* What you need to do
Set down all of the entries below word for word, with the pictures left out.

[Collection entries]
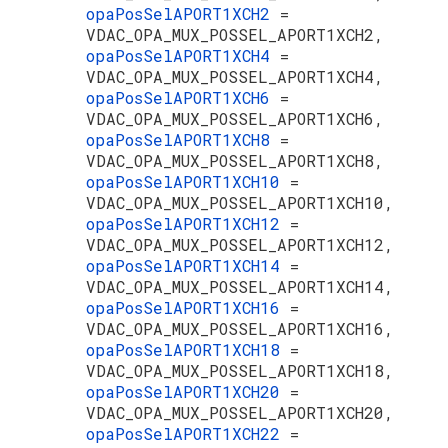
opaPosSelAPORT1XCH2
=
VDAC_OPA_MUX_POSSEL_APORT1XCH2,
opaPosSelAPORT1XCH4
=
VDAC_OPA_MUX_POSSEL_APORT1XCH4,
opaPosSelAPORT1XCH6
=
VDAC_OPA_MUX_POSSEL_APORT1XCH6,
opaPosSelAPORT1XCH8
=
VDAC_OPA_MUX_POSSEL_APORT1XCH8,
opaPosSelAPORT1XCH10
=
VDAC_OPA_MUX_POSSEL_APORT1XCH10,
opaPosSelAPORT1XCH12
=
VDAC_OPA_MUX_POSSEL_APORT1XCH12,
opaPosSelAPORT1XCH14
=
VDAC_OPA_MUX_POSSEL_APORT1XCH14,
opaPosSelAPORT1XCH16
=
VDAC_OPA_MUX_POSSEL_APORT1XCH16,
opaPosSelAPORT1XCH18
=
VDAC_OPA_MUX_POSSEL_APORT1XCH18,
opaPosSelAPORT1XCH20
=
VDAC_OPA_MUX_POSSEL_APORT1XCH20,
opaPosSelAPORT1XCH22
=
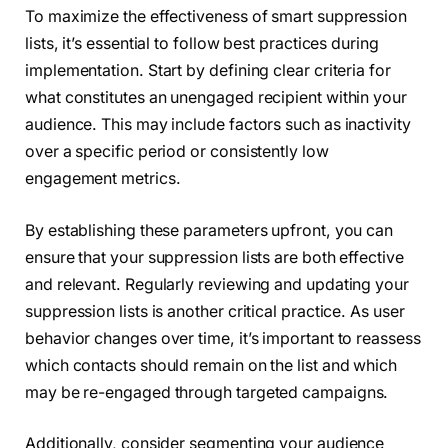
To maximize the effectiveness of smart suppression
lists, it’s essential to follow best practices during
implementation. Start by defining clear criteria for
what constitutes an unengaged recipient within your
audience. This may include factors such as inactivity
over a specific period or consistently low
engagement metrics.
By establishing these parameters upfront, you can
ensure that your suppression lists are both effective
and relevant. Regularly reviewing and updating your
suppression lists is another critical practice. As user
behavior changes over time, it’s important to reassess
which contacts should remain on the list and which
may be re-engaged through targeted campaigns.
Additionally, consider segmenting your audience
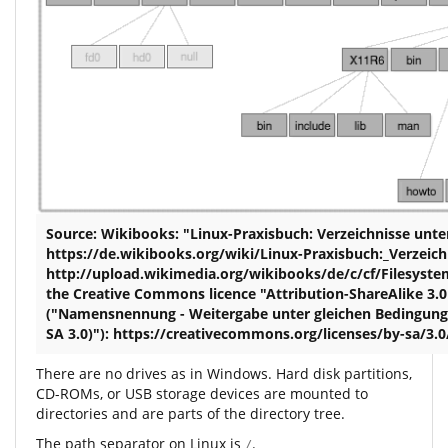
Source: Wikibooks: "Linux-Praxisbuch: Verzeichnisse unte
https://de.wikibooks.org/wiki/Linux-Praxisbuch:_Verzeich
http://upload.wikimedia.org/wikibooks/de/c/cf/Filesystem
the Creative Commons licence "Attribution-ShareAlike 3.0
("Namensnennung - Weitergabe unter gleichen Bedingung
SA 3.0)"): https://creativecommons.org/licenses/by-sa/3.
There are no drives as in Windows. Hard disk partitions,
CD-ROMs, or USB storage devices are mounted to
directories and are parts of the directory tree.
The path separator on Linux is
.
/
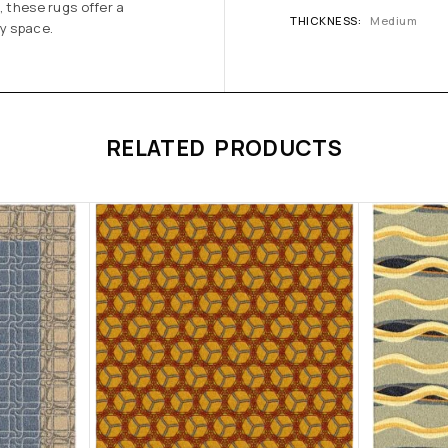
, these rugs offer a
THICKNESS
Medium
ny space.
RELATED PRODUCTS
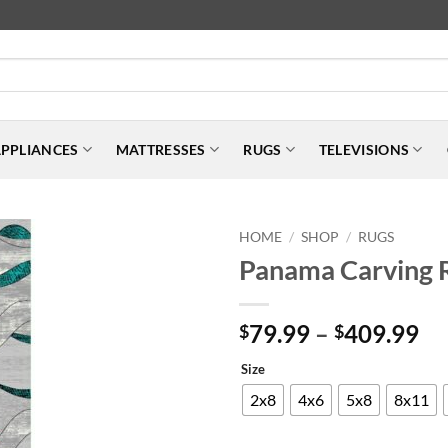
PPLIANCES
MATTRESSES
RUGS
TELEVISIONS
HOME
SHOP
RUGS
/
/
Panama Carving 
Pr
79.99
–
409.99
$
$
ra
Size
$7
th
2x8
4x6
5x8
8x11
$4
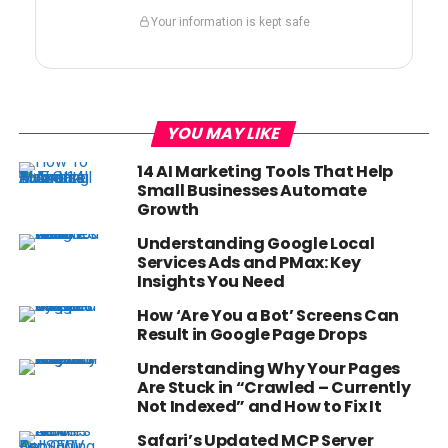
Your information is kept safe
YOU MAY LIKE
14 AI Marketing Tools That Help
Small Businesses Automate
Growth
Understanding Google Local
Services Ads and PMax: Key
Insights You Need
How ‘Are You a Bot’ Screens Can
Result in Google Page Drops
Understanding Why Your Pages
Are Stuck in “Crawled – Currently
Not Indexed” and How to Fix It
Safari’s Updated MCP Server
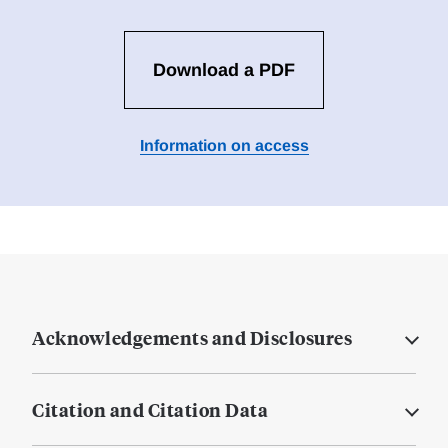
Download a PDF
Information on access
Acknowledgements and Disclosures
Citation and Citation Data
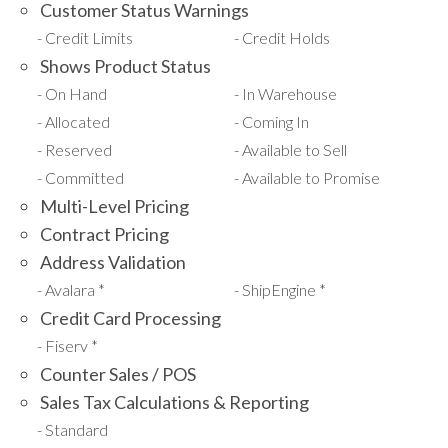
Customer Status Warnings
Credit Limits
Credit Holds
Shows Product Status
On Hand
In Warehouse
Allocated
Coming In
Reserved
Available to Sell
Committed
Available to Promise
Multi-Level Pricing
Contract Pricing
Address Validation
Avalara *
ShipEngine *
Credit Card Processing
Fiserv *
Counter Sales / POS
Sales Tax Calculations & Reporting
Standard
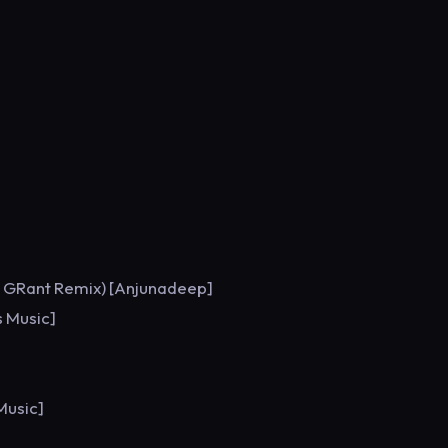
s GRant Remix) [Anjunadeep]
s Music]
Music]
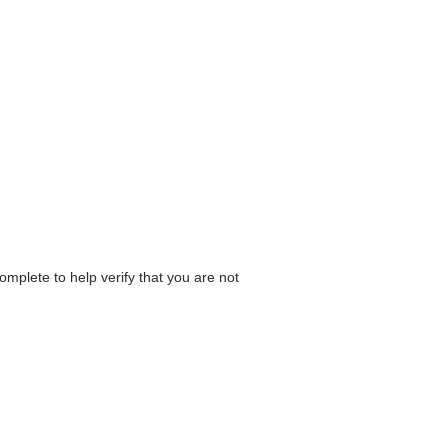
omplete to help verify that you are not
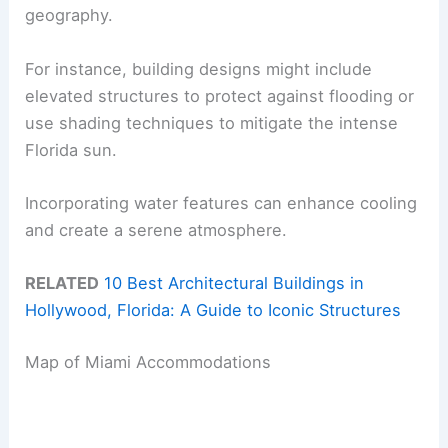
geography.
For instance, building designs might include
elevated structures to protect against flooding or
use shading techniques to mitigate the intense
Florida sun.
Incorporating water features can enhance cooling
and create a serene atmosphere.
RELATED
10 Best Architectural Buildings in
Hollywood, Florida: A Guide to Iconic Structures
Map of Miami Accommodations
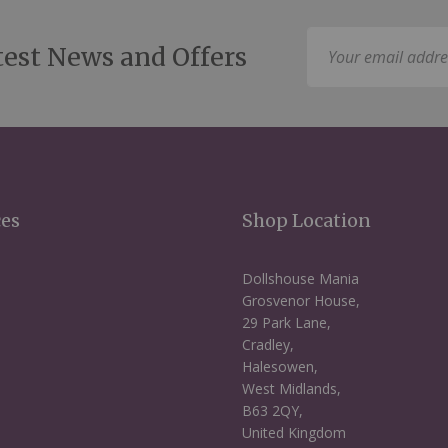
Sign
test News and Offers
Up
for
Our
Newsletter:
ces
Shop Location
Dollshouse Mania
Grosvenor House,
29 Park Lane,
Cradley,
Halesowen,
West Midlands,
B63 2QY,
United Kingdom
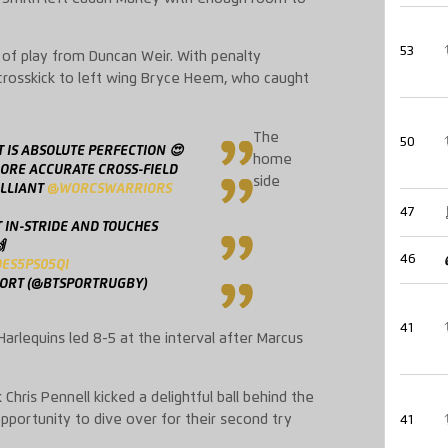
53
t of play from Duncan Weir. With penalty
 crosskick to left wing Bryce Heem, who caught
The
50
 IS ABSOLUTE PERFECTION 😍
home
MORE ACCURATE CROSS-FIELD
side
ILLIANT
@WORCSWARRIORS
47
T IN-STRIDE AND TOUCHES

46
QES5PS05QI
PORT (@BTSPORTRUGBY)
41
Harlequins led 8-5 at the interval after Marcus
hris Pennell kicked a delightful ball behind the
portunity to dive over for their second try
41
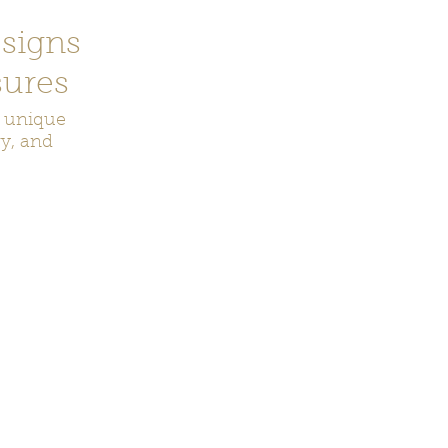
signs
ures
r unique
ry, and
ecor
Bookmarks
Keychains
Rocks and Crystals
Badge Reel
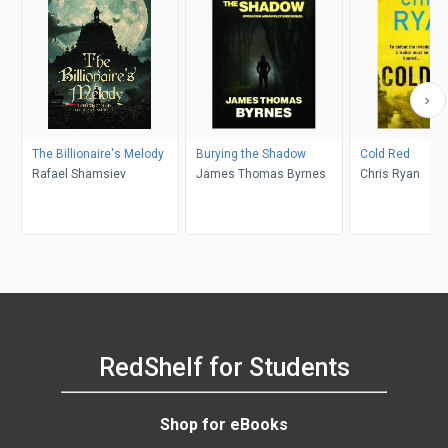
The Billionaire's Melody
Burying the Shadow
Cold Red
Rafael Shamsiev
James Thomas Byrnes
Chris Ryan
RedShelf for Students
Shop for eBooks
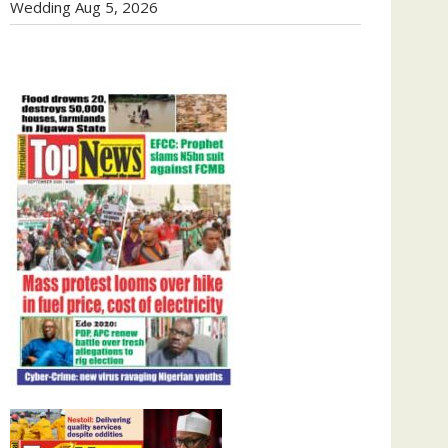
Wedding
Aug 5, 2026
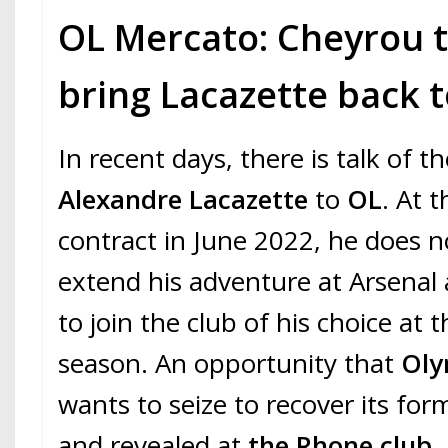
OL Mercato: Cheyrou t
bring Lacazette back 
In recent days, there is talk of t
Alexandre Lacazette
to
OL
. At 
contract in June 2022, he does n
extend his adventure at Arsenal 
to join the club of his choice at 
season. An opportunity that
Oly
wants to seize to recover its form
and revealed at
the Rhone club
.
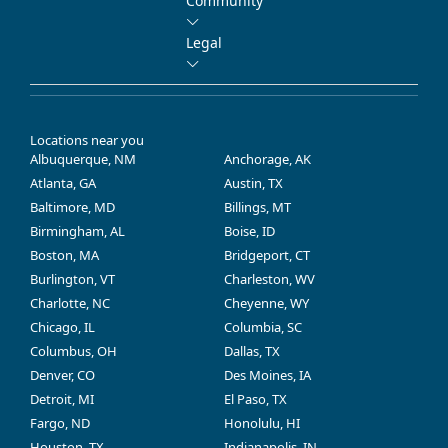
Community
Legal
Locations near you
Albuquerque, NM
Anchorage, AK
Atlanta, GA
Austin, TX
Baltimore, MD
Billings, MT
Birmingham, AL
Boise, ID
Boston, MA
Bridgeport, CT
Burlington, VT
Charleston, WV
Charlotte, NC
Cheyenne, WY
Chicago, IL
Columbia, SC
Columbus, OH
Dallas, TX
Denver, CO
Des Moines, IA
Detroit, MI
El Paso, TX
Fargo, ND
Honolulu, HI
Houston, TX
Indianapolis, IN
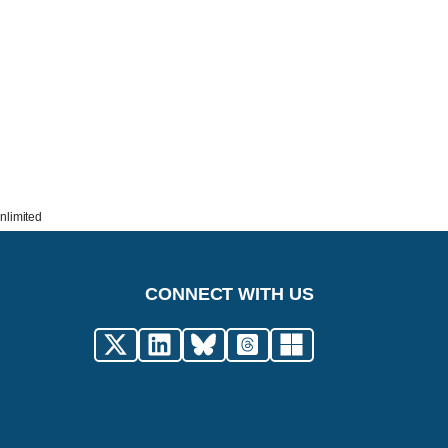
nlimited
CONNECT WITH US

* Solution to this problem
opaPosSelAPORT1XCH2
=
VDAC_OPA_MUX_POSSEL_APORT1XCH2,
opaPosSelAPORT1XCH4
=
VDAC_OPA_MUX_POSSEL_APORT1XCH4,
opaPosSelAPORT1XCH6
=
VDAC_OPA_MUX_POSSEL_APORT1XCH6,
opaPosSelAPORT1XCH8
=
VDAC_OPA_MUX_POSSEL_APORT1XCH8,
opaPosSelAPORT1XCH10
=
VDAC_OPA_MUX_POSSEL_APORT1XCH10,
opaPosSelAPORT1XCH12
=
VDAC_OPA_MUX_POSSEL_APORT1XCH12,
opaPosSelAPORT1XCH14
=
VDAC_OPA_MUX_POSSEL_APORT1XCH14,
opaPosSelAPORT1XCH16
=
VDAC_OPA_MUX_POSSEL_APORT1XCH16,
opaPosSelAPORT1XCH18
=
VDAC_OPA_MUX_POSSEL_APORT1XCH18,
opaPosSelAPORT1XCH20
=
VDAC_OPA_MUX_POSSEL_APORT1XCH20,
opaPosSelAPORT1XCH22
=
To maximize the effectiveness of smart suppression
lists, it’s essential to follow best practices during
implementation. Start by defining clear criteria for
what constitutes an unengaged recipient within your
audience. This may include factors such as inactivity
over a specific period or consistently low
engagement metrics.
By establishing these parameters upfront, you can
ensure that your suppression lists are both effective
and relevant. Regularly reviewing and updating your
suppression lists is another critical practice. As user
behavior changes over time, it’s important to reassess
which contacts should remain on the list and which
may be re-engaged through targeted campaigns.
Additionally, consider segmenting your audience
Source: Wikibooks: "Linux-Praxisbuch: Verzeichnisse unte
https://de.wikibooks.org/wiki/Linux-Praxisbuch:_Verzeich
http://upload.wikimedia.org/wikibooks/de/c/cf/Filesystem
the Creative Commons licence "Attribution-ShareAlike 3.0
("Namensnennung - Weitergabe unter gleichen Bedingung
SA 3.0)"): https://creativecommons.org/licenses/by-sa/3.
There are no drives as in Windows. Hard disk partitions,
CD-ROMs, or USB storage devices are mounted to
directories and are parts of the directory tree.
The path separator on Linux is
.
/
, these rugs offer a
THICKNESS
Medium
ny space.
RELATED PRODUCTS
PPLIANCES
MATTRESSES
RUGS
TELEVISIONS
HOME
SHOP
RUGS
/
/
Panama Carving 
Pr
79.99
–
409.99
$
$
ra
Size
$7
th
2x8
4x6
5x8
8x11
$4
Your information is kept safe
YOU MAY LIKE
14 AI Marketing Tools That Help
Small Businesses Automate
Growth
Understanding Google Local
Services Ads and PMax: Key
Insights You Need
How ‘Are You a Bot’ Screens Can
Result in Google Page Drops
Understanding Why Your Pages
Are Stuck in “Crawled – Currently
Not Indexed” and How to Fix It
Safari’s Updated MCP Server
Download a PDF
Information on access
Acknowledgements and Disclosures
Citation and Citation Data
Customer Status Warnings
Credit Limits
Credit Holds
Shows Product Status
On Hand
In Warehouse
Allocated
Coming In
Reserved
Available to Sell
Committed
Available to Promise
Multi-Level Pricing
Contract Pricing
Address Validation
Avalara *
ShipEngine *
Credit Card Processing
Fiserv *
Counter Sales / POS
Sales Tax Calculations & Reporting
Standard
s GRant Remix) [Anjunadeep]
s Music]
Music]
omplete to help verify that you are not
geography.
For instance, building designs might include
elevated structures to protect against flooding or
use shading techniques to mitigate the intense
Florida sun.
Incorporating water features can enhance cooling
and create a serene atmosphere.
RELATED
10 Best Architectural Buildings in
Hollywood, Florida: A Guide to Iconic Structures
Map of Miami Accommodations
Sign
test News and Offers
Up
for
Our
Newsletter:
ces
Shop Location
Dollshouse Mania
Grosvenor House,
29 Park Lane,
Cradley,
Halesowen,
West Midlands,
B63 2QY,
United Kingdom
53
t of play from Duncan Weir. With penalty
 crosskick to left wing Bryce Heem, who caught
The
50
 IS ABSOLUTE PERFECTION 😍
home
MORE ACCURATE CROSS-FIELD
side
ILLIANT
@WORCSWARRIORS
47
T IN-STRIDE AND TOUCHES

46
QES5PS05QI
PORT (@BTSPORTRUGBY)
41
Harlequins led 8-5 at the interval after Marcus
hris Pennell kicked a delightful ball behind the
portunity to dive over for their second try
41
signs
ures
r unique
ry, and
ecor
Bookmarks
Keychains
Rocks and Crystals
Badge Reel
The Billionaire's Melody
Burying the Shadow
Cold Red
Rafael Shamsiev
James Thomas Byrnes
Chris Ryan
RedShelf for Students
Shop for eBooks
Wedding
Aug 5, 2026
OL Mercato: Cheyrou t
bring Lacazette back 
In recent days, there is talk of t
Alexandre Lacazette
to
OL
. At 
contract in June 2022, he does n
extend his adventure at Arsenal 
to join the club of his choice at 
season. An opportunity that
Oly
wants to seize to recover its form
and revealed at
the Rhone club
.
Community
Legal
Locations near you
Albuquerque, NM
Anchorage, AK
Atlanta, GA
Austin, TX
Baltimore, MD
Billings, MT
Birmingham, AL
Boise, ID
Boston, MA
Bridgeport, CT
Burlington, VT
Charleston, WV
Charlotte, NC
Cheyenne, WY
Chicago, IL
Columbia, SC
Columbus, OH
Dallas, TX
Denver, CO
Des Moines, IA
Detroit, MI
El Paso, TX
Fargo, ND
Honolulu, HI
Houston, TX
Indianapolis, IN
nlimited
CONNECT WITH US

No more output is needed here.